**Your assignment:**
The task calls for each line of the records below in which the word "через" appears.
*** Opening of Dataset records ***
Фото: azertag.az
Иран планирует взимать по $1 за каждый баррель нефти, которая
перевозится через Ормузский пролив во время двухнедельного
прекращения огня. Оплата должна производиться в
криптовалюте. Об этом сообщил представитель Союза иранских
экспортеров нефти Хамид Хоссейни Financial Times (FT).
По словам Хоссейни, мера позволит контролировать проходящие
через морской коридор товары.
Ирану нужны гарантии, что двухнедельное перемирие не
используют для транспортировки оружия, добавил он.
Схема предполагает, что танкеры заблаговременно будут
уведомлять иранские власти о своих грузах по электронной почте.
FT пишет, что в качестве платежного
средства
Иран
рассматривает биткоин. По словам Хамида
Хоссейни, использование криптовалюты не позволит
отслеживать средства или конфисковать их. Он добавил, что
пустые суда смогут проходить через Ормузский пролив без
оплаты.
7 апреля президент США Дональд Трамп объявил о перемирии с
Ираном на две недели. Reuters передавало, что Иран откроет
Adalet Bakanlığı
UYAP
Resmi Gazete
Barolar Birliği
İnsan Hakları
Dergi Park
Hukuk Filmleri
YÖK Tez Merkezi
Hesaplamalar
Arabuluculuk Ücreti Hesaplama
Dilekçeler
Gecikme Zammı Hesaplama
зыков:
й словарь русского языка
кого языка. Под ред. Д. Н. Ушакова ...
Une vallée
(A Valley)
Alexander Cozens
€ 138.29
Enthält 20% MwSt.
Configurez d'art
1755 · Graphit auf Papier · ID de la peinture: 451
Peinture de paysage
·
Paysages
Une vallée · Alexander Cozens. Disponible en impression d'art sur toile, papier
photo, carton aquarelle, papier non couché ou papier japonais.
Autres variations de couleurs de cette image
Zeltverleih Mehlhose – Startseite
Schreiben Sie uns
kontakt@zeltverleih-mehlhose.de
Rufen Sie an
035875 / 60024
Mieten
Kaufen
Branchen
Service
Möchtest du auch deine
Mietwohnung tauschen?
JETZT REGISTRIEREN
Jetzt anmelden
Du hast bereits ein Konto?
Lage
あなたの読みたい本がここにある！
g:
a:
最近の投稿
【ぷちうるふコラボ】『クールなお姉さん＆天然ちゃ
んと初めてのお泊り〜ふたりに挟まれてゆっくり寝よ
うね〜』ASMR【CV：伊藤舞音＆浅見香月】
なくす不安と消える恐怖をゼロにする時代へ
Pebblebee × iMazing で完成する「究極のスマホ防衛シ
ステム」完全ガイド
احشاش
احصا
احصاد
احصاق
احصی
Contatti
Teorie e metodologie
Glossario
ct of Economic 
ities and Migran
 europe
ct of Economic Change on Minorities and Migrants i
*** Close of Dataset records ***
*** Opening of Dataset records ***
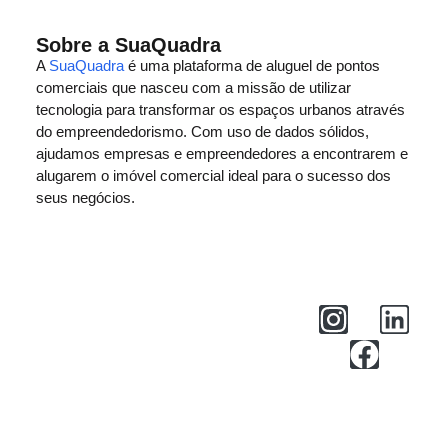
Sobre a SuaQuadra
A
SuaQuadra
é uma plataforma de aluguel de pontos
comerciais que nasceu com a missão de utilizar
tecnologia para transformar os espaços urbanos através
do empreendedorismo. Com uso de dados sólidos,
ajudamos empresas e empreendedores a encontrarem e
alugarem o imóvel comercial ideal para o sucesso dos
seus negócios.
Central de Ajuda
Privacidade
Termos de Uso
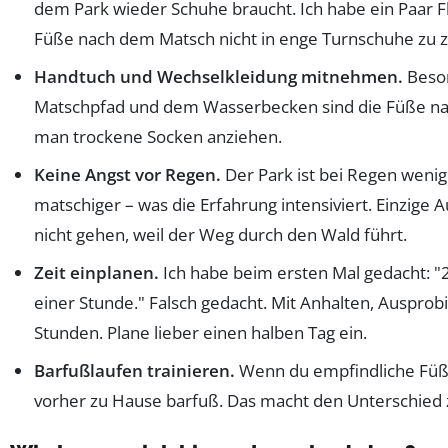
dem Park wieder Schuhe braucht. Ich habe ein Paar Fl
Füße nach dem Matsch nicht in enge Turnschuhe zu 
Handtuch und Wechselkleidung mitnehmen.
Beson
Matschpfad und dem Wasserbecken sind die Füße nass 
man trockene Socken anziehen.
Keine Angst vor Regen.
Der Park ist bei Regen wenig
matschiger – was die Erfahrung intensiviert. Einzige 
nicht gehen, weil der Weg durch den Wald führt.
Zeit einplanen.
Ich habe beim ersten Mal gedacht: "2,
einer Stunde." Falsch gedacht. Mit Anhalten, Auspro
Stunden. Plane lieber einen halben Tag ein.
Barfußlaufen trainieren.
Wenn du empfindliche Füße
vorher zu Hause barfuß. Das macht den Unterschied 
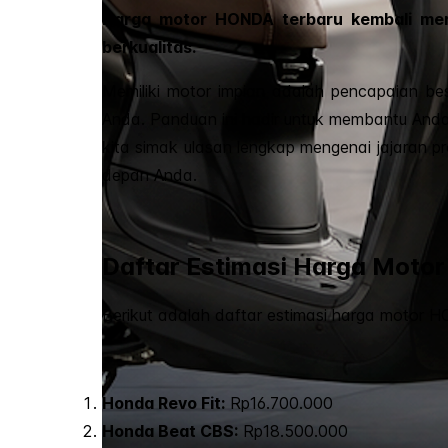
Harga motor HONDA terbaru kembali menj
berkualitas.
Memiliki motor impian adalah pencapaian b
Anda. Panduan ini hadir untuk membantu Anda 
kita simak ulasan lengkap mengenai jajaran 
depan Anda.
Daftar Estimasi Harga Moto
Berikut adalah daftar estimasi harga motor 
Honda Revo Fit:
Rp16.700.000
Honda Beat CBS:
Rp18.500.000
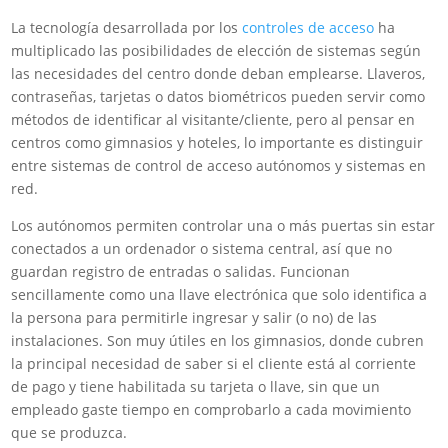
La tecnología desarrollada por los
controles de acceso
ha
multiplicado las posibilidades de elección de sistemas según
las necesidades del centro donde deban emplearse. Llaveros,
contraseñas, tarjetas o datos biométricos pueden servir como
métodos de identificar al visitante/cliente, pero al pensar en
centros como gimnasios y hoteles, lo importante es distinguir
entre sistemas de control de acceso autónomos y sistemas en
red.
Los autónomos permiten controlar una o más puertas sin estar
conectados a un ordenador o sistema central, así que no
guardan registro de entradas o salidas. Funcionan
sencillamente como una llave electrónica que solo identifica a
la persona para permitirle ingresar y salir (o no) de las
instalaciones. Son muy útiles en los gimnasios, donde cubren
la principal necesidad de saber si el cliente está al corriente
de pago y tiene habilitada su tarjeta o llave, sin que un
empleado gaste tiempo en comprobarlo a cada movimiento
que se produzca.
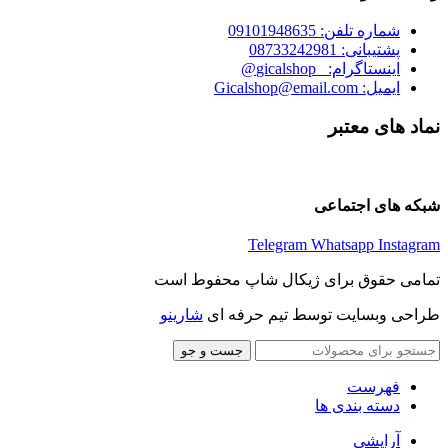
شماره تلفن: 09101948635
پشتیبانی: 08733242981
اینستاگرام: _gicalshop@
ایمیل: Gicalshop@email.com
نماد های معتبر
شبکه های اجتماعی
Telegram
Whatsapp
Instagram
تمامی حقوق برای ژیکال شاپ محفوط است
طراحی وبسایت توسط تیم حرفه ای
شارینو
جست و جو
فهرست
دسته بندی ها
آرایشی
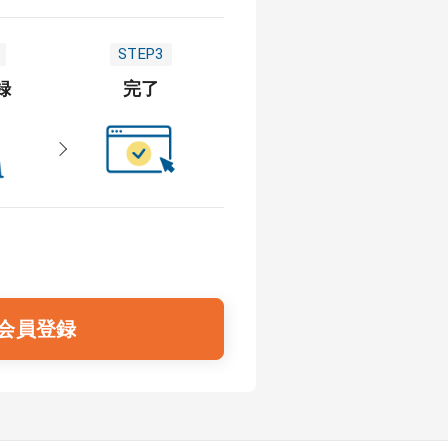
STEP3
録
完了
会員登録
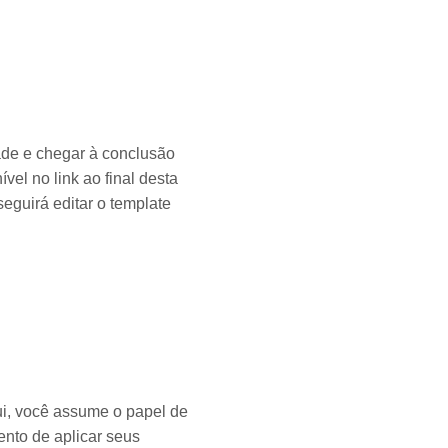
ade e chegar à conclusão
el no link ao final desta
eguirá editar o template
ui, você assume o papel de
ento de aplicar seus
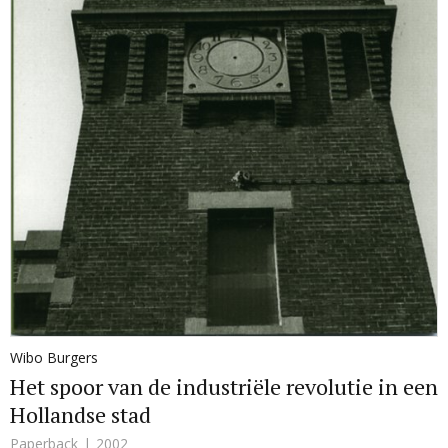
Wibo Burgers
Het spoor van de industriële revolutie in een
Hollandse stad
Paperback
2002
*** Close of Dataset records ***
**Exercise result:**
перевозится через Ормузский пролив во время двухнедельного
через морской коридор товары.
пустые суда смогут проходить через Ормузский пролив без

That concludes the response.